**Task goal:**
Return, from the lines below, each one that includes the word "计与集成系统专业".

*** Block opens ***

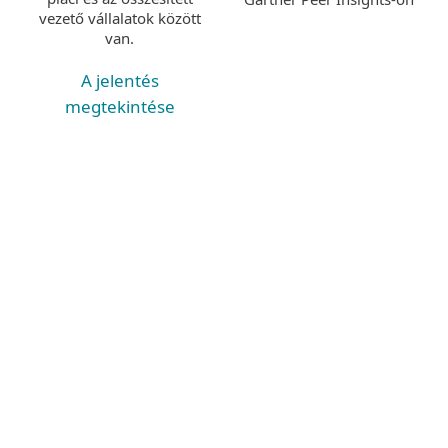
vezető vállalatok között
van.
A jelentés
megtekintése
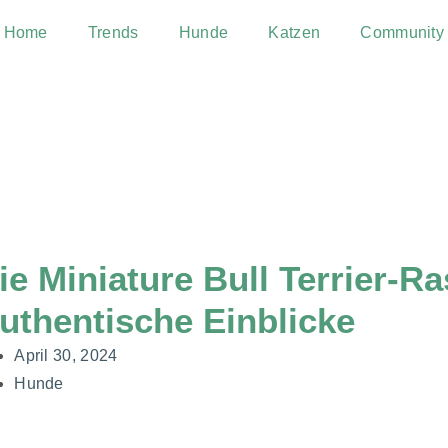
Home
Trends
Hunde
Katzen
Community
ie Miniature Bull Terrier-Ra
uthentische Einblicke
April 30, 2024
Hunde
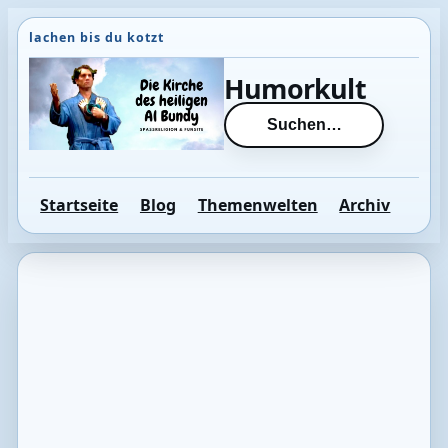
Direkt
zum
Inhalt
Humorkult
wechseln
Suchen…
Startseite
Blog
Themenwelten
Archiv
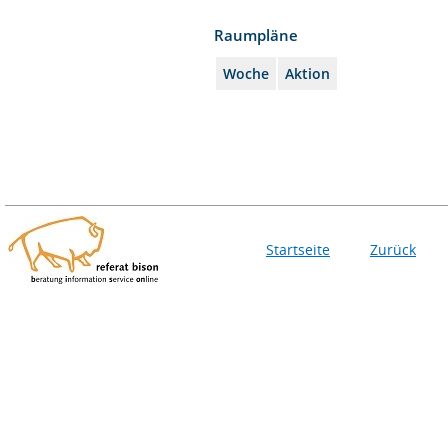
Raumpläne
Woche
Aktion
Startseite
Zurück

*** Block closes ***
*** Block opens ***

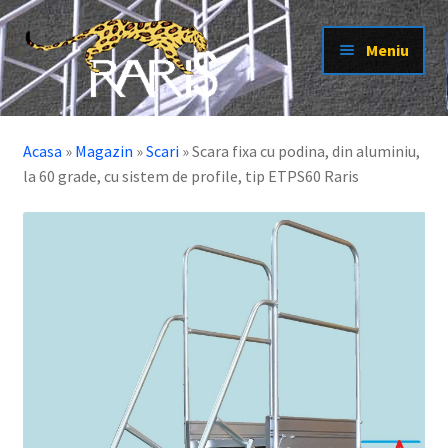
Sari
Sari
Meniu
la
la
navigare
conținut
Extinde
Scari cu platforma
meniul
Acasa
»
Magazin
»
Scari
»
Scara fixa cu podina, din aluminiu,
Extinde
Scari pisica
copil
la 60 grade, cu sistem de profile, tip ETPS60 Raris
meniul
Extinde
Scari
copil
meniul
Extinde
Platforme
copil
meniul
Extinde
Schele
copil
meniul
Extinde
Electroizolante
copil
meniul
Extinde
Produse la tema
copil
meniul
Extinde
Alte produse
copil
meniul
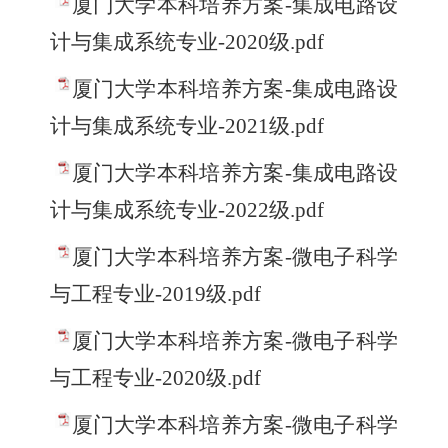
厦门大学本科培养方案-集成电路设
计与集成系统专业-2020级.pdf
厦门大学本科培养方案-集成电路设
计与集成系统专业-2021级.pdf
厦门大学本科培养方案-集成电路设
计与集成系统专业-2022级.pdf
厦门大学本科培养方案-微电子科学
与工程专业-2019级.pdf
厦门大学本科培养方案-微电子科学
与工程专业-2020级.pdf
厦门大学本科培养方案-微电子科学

*** Block closes ***

**Task answer:**
计与集成系统专业-2020级.pdf
计与集成系统专业-2021级.pdf
计与集成系统专业-2022级.pdf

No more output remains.